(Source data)
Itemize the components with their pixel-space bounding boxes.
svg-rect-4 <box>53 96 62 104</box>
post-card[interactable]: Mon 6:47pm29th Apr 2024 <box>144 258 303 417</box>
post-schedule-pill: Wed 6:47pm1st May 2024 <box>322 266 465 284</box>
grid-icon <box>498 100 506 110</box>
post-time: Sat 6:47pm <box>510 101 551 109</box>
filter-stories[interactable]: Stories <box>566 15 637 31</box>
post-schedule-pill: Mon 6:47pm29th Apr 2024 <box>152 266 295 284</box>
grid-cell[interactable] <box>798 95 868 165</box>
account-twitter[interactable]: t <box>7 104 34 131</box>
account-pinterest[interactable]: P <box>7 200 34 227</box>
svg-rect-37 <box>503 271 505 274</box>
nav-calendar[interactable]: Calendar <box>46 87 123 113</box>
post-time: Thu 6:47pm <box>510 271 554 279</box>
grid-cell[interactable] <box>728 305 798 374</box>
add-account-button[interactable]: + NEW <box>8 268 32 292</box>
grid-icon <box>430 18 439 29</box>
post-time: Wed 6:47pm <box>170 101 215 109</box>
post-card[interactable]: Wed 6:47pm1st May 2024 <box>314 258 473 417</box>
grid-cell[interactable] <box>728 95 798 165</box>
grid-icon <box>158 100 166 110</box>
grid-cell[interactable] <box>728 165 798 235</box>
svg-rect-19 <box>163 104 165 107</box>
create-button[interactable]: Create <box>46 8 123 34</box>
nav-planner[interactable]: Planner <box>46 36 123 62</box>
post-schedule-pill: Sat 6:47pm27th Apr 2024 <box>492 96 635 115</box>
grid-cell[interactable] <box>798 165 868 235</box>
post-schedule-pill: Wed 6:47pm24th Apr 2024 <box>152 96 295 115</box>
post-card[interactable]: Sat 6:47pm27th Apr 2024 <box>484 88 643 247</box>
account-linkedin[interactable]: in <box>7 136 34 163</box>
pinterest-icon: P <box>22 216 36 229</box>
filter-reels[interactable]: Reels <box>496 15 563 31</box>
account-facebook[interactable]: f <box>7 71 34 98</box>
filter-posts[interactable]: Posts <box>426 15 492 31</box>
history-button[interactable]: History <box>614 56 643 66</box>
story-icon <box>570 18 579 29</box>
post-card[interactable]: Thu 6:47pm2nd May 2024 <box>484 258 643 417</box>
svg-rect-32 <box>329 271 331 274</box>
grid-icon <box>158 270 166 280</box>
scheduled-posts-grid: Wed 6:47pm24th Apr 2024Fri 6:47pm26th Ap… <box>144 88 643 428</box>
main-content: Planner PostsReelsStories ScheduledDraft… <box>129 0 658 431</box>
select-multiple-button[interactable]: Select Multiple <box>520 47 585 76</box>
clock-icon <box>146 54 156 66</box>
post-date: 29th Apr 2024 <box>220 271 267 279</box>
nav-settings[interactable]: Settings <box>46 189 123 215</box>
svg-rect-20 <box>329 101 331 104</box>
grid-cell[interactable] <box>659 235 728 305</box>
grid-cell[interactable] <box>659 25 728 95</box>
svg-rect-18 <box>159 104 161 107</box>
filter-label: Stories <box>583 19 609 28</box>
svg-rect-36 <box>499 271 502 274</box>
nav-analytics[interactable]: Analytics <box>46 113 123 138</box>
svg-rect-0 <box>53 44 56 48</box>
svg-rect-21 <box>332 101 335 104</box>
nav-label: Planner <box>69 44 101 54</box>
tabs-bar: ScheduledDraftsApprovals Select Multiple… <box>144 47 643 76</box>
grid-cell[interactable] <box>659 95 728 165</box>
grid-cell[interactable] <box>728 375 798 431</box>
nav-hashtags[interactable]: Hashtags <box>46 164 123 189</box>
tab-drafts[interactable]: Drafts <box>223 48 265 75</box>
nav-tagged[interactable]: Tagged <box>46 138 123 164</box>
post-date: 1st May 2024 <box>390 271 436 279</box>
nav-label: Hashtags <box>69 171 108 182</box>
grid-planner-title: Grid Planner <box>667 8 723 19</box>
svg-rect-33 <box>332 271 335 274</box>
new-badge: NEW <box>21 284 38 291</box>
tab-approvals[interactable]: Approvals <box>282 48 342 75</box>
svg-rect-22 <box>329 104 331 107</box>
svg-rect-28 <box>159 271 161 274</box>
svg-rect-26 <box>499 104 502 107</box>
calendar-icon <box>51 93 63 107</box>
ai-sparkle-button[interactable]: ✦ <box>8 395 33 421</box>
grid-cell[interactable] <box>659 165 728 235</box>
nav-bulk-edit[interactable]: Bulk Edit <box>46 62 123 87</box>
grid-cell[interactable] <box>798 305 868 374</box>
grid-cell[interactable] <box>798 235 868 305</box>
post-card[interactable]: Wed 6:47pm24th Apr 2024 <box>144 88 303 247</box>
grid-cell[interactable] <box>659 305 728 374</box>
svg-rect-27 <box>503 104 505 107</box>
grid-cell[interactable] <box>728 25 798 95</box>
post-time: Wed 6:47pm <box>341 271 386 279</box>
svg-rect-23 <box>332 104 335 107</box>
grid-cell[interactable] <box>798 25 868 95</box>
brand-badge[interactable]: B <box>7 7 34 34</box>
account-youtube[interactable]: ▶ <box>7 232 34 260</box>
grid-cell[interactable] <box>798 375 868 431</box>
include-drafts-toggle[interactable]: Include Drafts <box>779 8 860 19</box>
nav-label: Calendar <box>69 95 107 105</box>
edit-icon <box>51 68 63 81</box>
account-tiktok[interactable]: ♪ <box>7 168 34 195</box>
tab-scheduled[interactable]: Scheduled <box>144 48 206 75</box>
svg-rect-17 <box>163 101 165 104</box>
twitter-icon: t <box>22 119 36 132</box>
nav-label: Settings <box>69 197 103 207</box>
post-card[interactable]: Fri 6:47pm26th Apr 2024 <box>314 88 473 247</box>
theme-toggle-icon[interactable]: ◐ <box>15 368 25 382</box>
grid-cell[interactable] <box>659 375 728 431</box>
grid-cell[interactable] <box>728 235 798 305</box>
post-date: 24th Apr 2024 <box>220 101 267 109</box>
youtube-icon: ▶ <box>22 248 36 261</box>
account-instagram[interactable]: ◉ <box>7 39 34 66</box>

### BRIEF
Find each line above that contains "icon", and copy those lines.

### WRITTEN ANSWER
grid-icon <box>498 100 506 110</box>
grid-icon <box>430 18 439 29</box>
grid-icon <box>158 100 166 110</box>
pinterest-icon: P <box>22 216 36 229</box>
story-icon <box>570 18 579 29</box>
grid-icon <box>158 270 166 280</box>
clock-icon <box>146 54 156 66</box>
calendar-icon <box>51 93 63 107</box>
edit-icon <box>51 68 63 81</box>
twitter-icon: t <box>22 119 36 132</box>
theme-toggle-icon[interactable]: ◐ <box>15 368 25 382</box>
youtube-icon: ▶ <box>22 248 36 261</box>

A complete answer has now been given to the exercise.